What would be the point?
I have my first counseling session tomorrow and I’m nervous. I’m terrified of being judged for my issues and criticized for my choices. I’m sure everything will go smoothly, and this is just my anxiety talking, but today and tomorrow are going to be a struggle. <3
Your counselor isn’t gonna judge or criticize you for your choices. That’s kind of the whole idea. (It’s fine to be nervous at first, but you’re really gonna enjoy the counselor/client relationship.)

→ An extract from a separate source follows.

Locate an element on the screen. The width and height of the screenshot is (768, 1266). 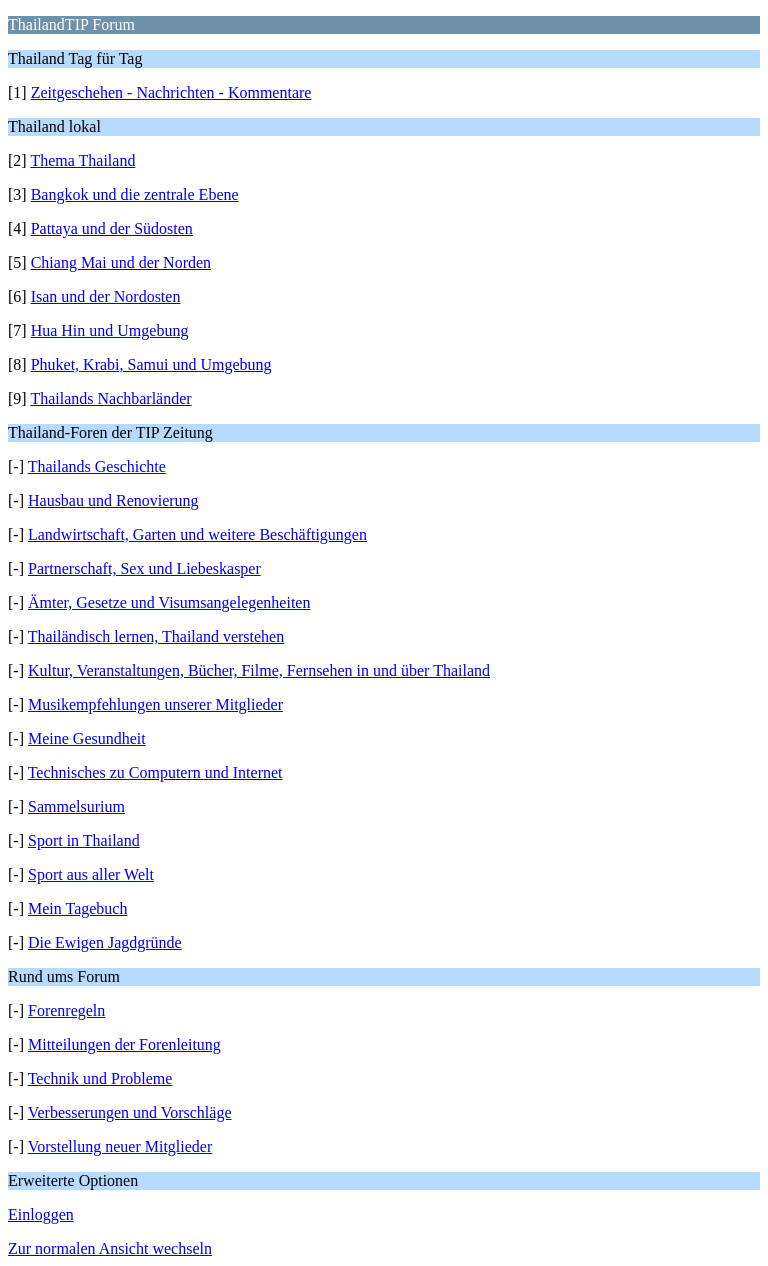
Sport aus aller Welt is located at coordinates (91, 874).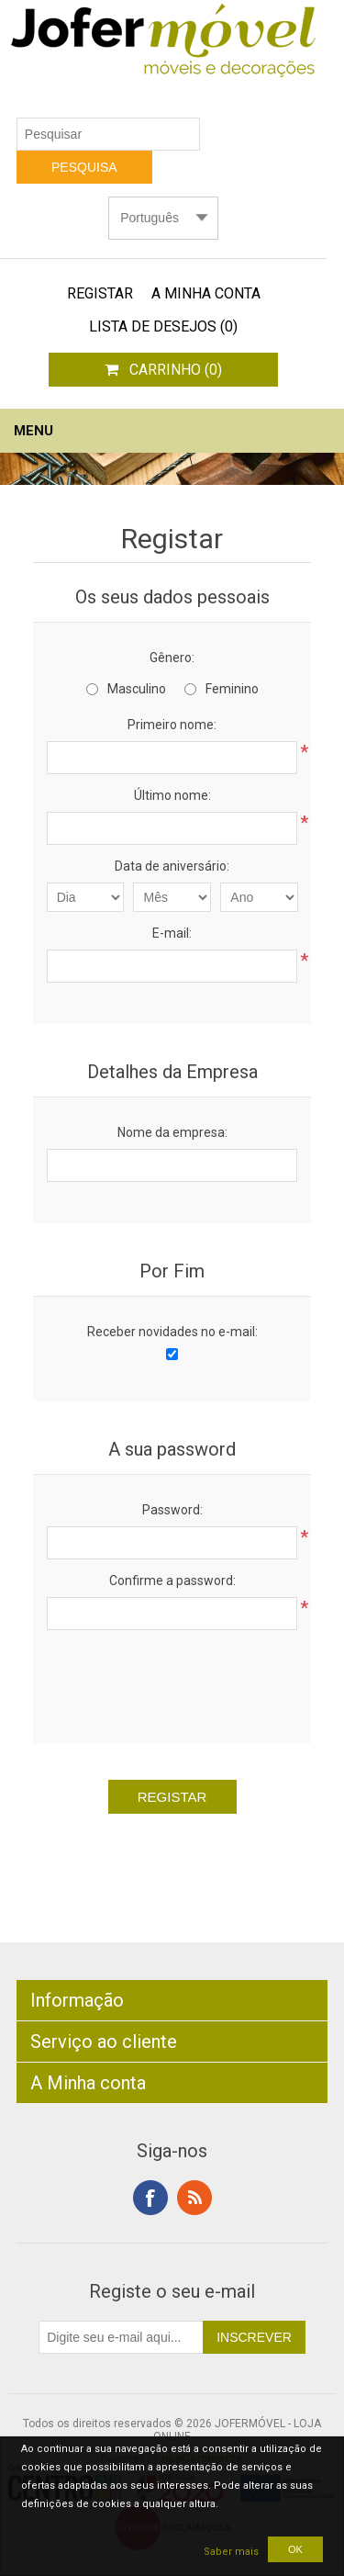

I recently just got into my first same sex relationship. Right now, I’m dealing with a lot of my family members who aren’t comfortable with it, because they’re using my facebook profile to determine my sexuality and then ‘rat’ me out to the rest of the family. Is there a way to deal with this without being an asshat?
Block the shit out of them.
I broke up with him. I didn’t waiver. I broke my own fucking heart in the process but I didn’t expect this much pain. What now?
Feel the pain and move on.
I’m having a tough time finding a smart dude who’s masculine enough for me. I also sort of feel like a shithead for having masculinity on my radar at all. What’s up? Are these just daddy issues talking?
I dunno what your dad was like, and I dunno how you define masculinity, but if you’re finding it to be mutually exclusive with intelligence, then there’s definitely an issue somewhere.
I think I’m in love. Why am I crying?
Sorry to break it to you, but crying is a big part of being in love.
why does it bother me so much that my boyfriend thinks Mike Tyson is innocent?
Because if you were raped, all it would take for your boyfriend not to believe you is for your rapist to be someone famous.